The Gnasher’s Back, Baby
The infamous Gnasher rolling kill shined bright in Gears 4 as well, much to the dismay of many. It’s not necessarily something that can be avoided these days – Gnasher kills have almost become a fundamental part of Gears multiplayer, but for new and returning players jumping back into Gears of War it can be a brutal learning curve to jump over.


The Post-Apocalyptic World Ain’t That Pretty… or fun
One of the biggest gripes I had with Gears of War 4’s multiplayer was that the three maps available didn’t feel all that fun to play in.

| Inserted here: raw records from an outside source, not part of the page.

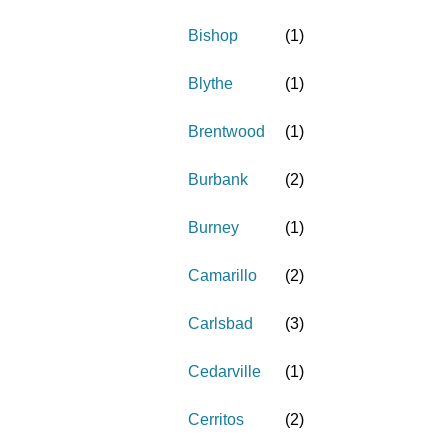
Bishop
(
1
)
Blythe
(
1
)
Brentwood
(
1
)
Burbank
(
2
)
Burney
(
1
)
Camarillo
(
2
)
Carlsbad
(
3
)
Cedarville
(
1
)
Cerritos
(
2
)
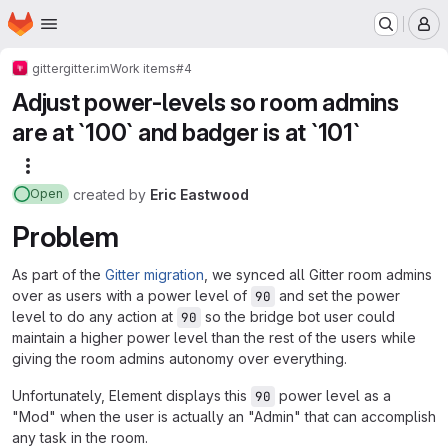
Homepage
Skip to main content
M
gitter
gitter.im
Work items
#4
Adjust power-levels so room admins
are at `100` and badger is at `101`
More actions
created
by
Eric Eastwood
Open
Problem
As part of the
Gitter migration
, we synced all Gitter room admins
over as users with a power level of
and set the power
90
level to do any action at
so the bridge bot user could
90
maintain a higher power level than the rest of the users while
giving the room admins autonomy over everything.
Unfortunately, Element displays this
power level as a
90
"Mod" when the user is actually an "Admin" that can accomplish
any task in the room.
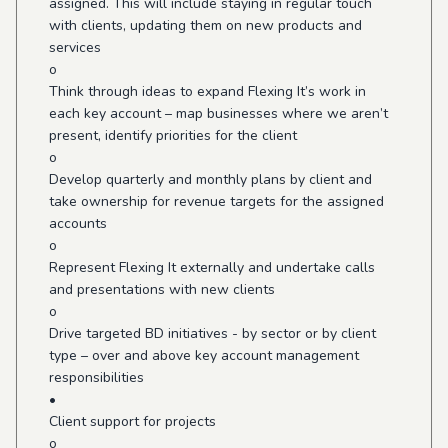
assigned. This will include staying in regular touch
with clients, updating them on new products and
services
o
Think through ideas to expand Flexing It’s work in
each key account – map businesses where we aren’t
present, identify priorities for the client
o
Develop quarterly and monthly plans by client and
take ownership for revenue targets for the assigned
accounts
o
Represent Flexing It externally and undertake calls
and presentations with new clients
o
Drive targeted BD initiatives - by sector or by client
type – over and above key account management
responsibilities
•
Client support for projects
o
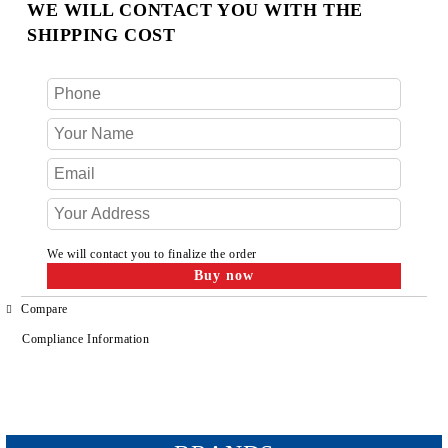
WE WILL CONTACT YOU WITH THE
SHIPPING COST
We will contact you to finalize the order
Compare
Compliance Information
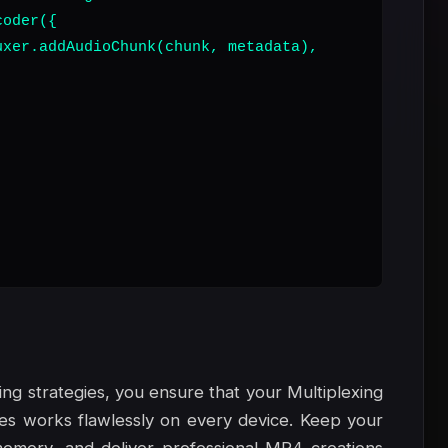
oder({

xer.addAudioChunk(chunk, metadata),

ng strategies, you ensure that your Multiplexing
nes works flawlessly on every device. Keep your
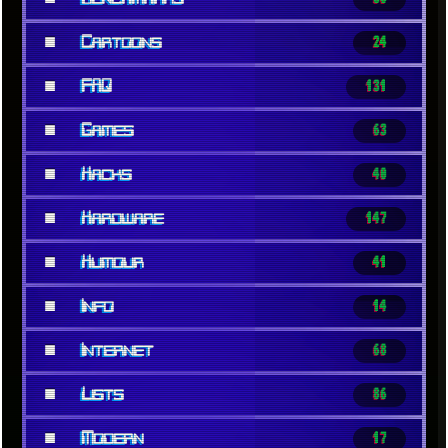
■
Cartoons
24
■
FAQ
131
■
Games
63
■
Hacks
40
■
Hardware
147
■
Humour
41
■
Info
14
■
Internet
68
■
Lists
86
■
Modern
17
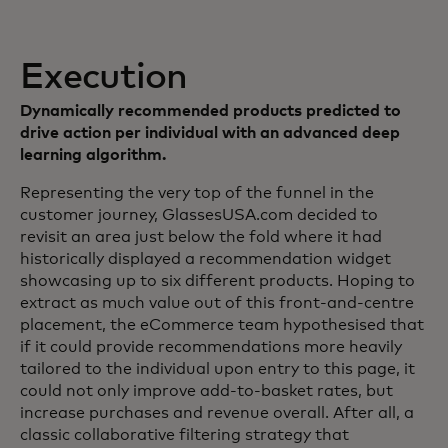
Execution
Dynamically recommended products predicted to
drive action per individual with an advanced deep
learning algorithm.
Representing the very top of the funnel in the
customer journey, GlassesUSA.com decided to
revisit an area just below the fold where it had
historically displayed a recommendation widget
showcasing up to six different products. Hoping to
extract as much value out of this front-and-centre
placement, the eCommerce team hypothesised that
if it could provide recommendations more heavily
tailored to the individual upon entry to this page, it
could not only improve add-to-basket rates, but
increase purchases and revenue overall. After all, a
classic collaborative filtering strategy that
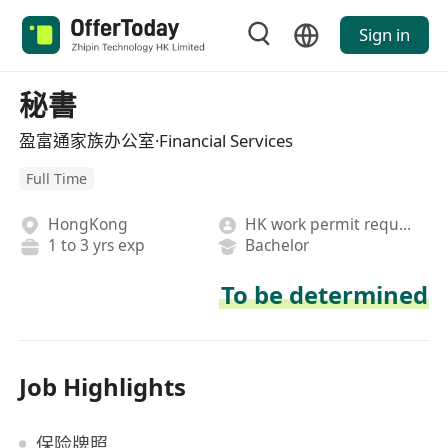
Sign in
秘書
盈富通家族办公室·Financial Services
Full Time
HongKong
HK work permit required
1 to 3 yrs exp
Bachelor
To be determined
Job Highlights
保险牌照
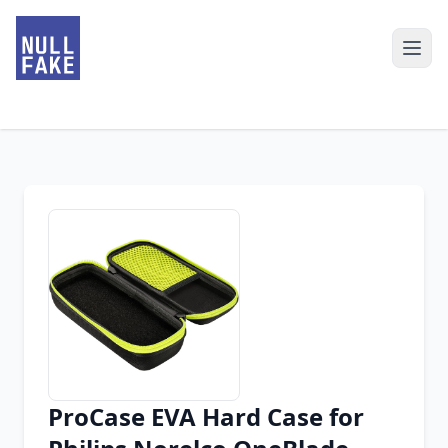
ProCase EVA Hard Case for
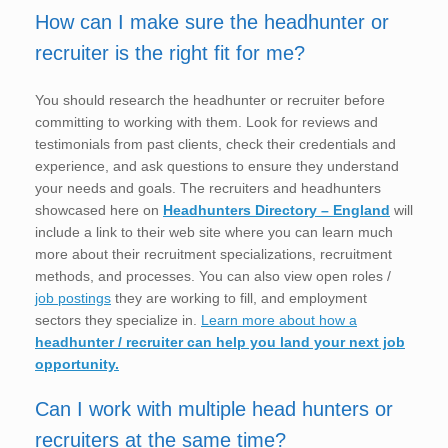
How can I make sure the headhunter or
recruiter is the right fit for me?
You should research the headhunter or recruiter before
committing to working with them. Look for reviews and
testimonials from past clients, check their credentials and
experience, and ask questions to ensure they understand
your needs and goals. The recruiters and headhunters
showcased here on
Headhunters Directory – England
will
include a link to their web site where you can learn much
more about their recruitment specializations, recruitment
methods, and processes. You can also view open roles /
job postings
they are working to fill, and employment
sectors they specialize in.
Learn more about how a
headhunter / recruiter can help you land your next job
opportunity.
Can I work with multiple head hunters or
recruiters at the same time?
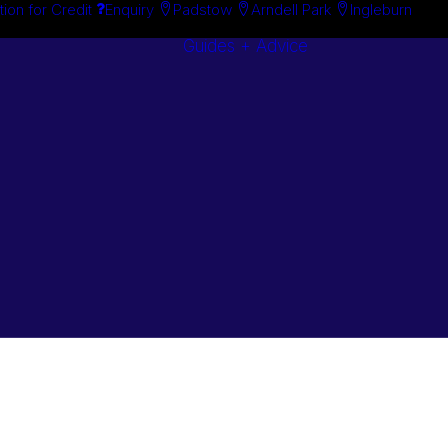
tion for Credit
Enquiry
Padstow
Arndell Park
Ingleburn
Guides + Advice
Search By
Case Studie
Brand
“How To”
Search By
Guides
Product
Buyer’s Guid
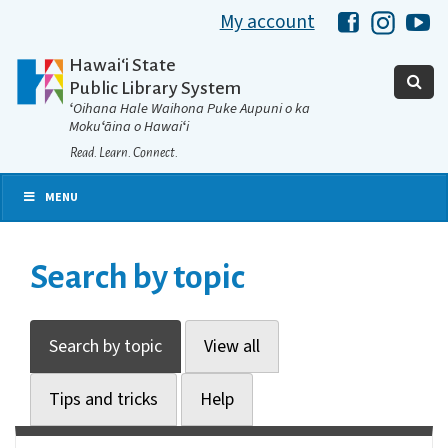
My account
Hawaii Libra
Hawaii 
Ha
Hawaiʻi State
Public Library System
ʻOihana Hale Waihona Puke Aupuni o ka
Mokuʻāina o Hawaiʻi
Read. Learn. Connect.
MENU
Search by topic
Search by topic
View all
Tips and tricks
Help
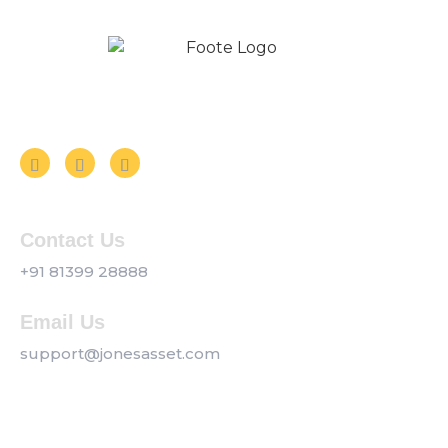
Follow us on Social Media
Contact Us
+91 81399 28888
Email Us
support@jonesasset.com
Company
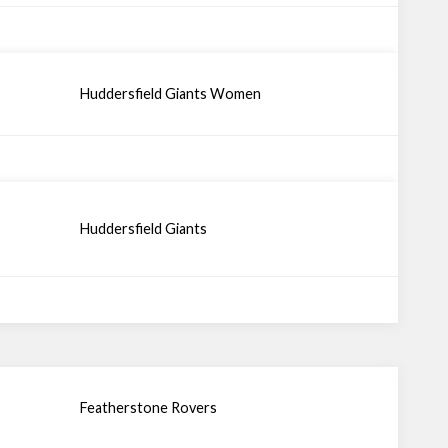
Huddersfield Giants Women
Huddersfield Giants
Featherstone Rovers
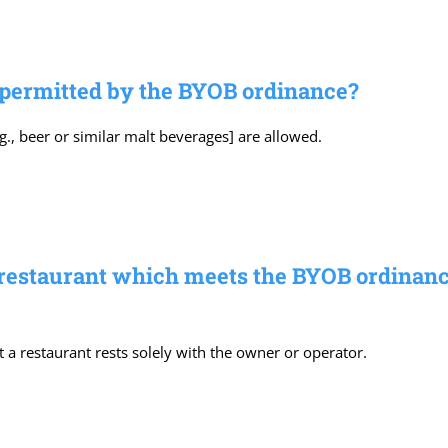
 permitted by the BYOB ordinance?
., beer or similar malt beverages] are allowed.
 restaurant which meets the BYOB ordinance’
t a restaurant rests solely with the owner or operator.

These days, a multiplayer map has vibrance and is well designed to suit the needs of the game, and I just didn’t get that from the open beta. Perhaps it’s just the fact I’ve been playing a lot of Halo 5, Overwatch, and Doom – which all respectively have great map design – but I just wasn’t all that impressed by how The Coalition have designed the maps that made up Gears 4’s open beta. They felt formulaic and unmemorable, and especially lacked the personality I’ve come to expect from the current generation of multiplayer games.

All in all, though, the open beta – while only a small glimpse into what will be available come October – was a lot of fun, and I’m hopeful that some of the obvious issues are rectified before launch. I had a blast with Ultimate Edition, and Gears 4 certainly feels like an evolution of that. Bring on the gruesome deaths, the clutch wins, and the Gnasher rolls!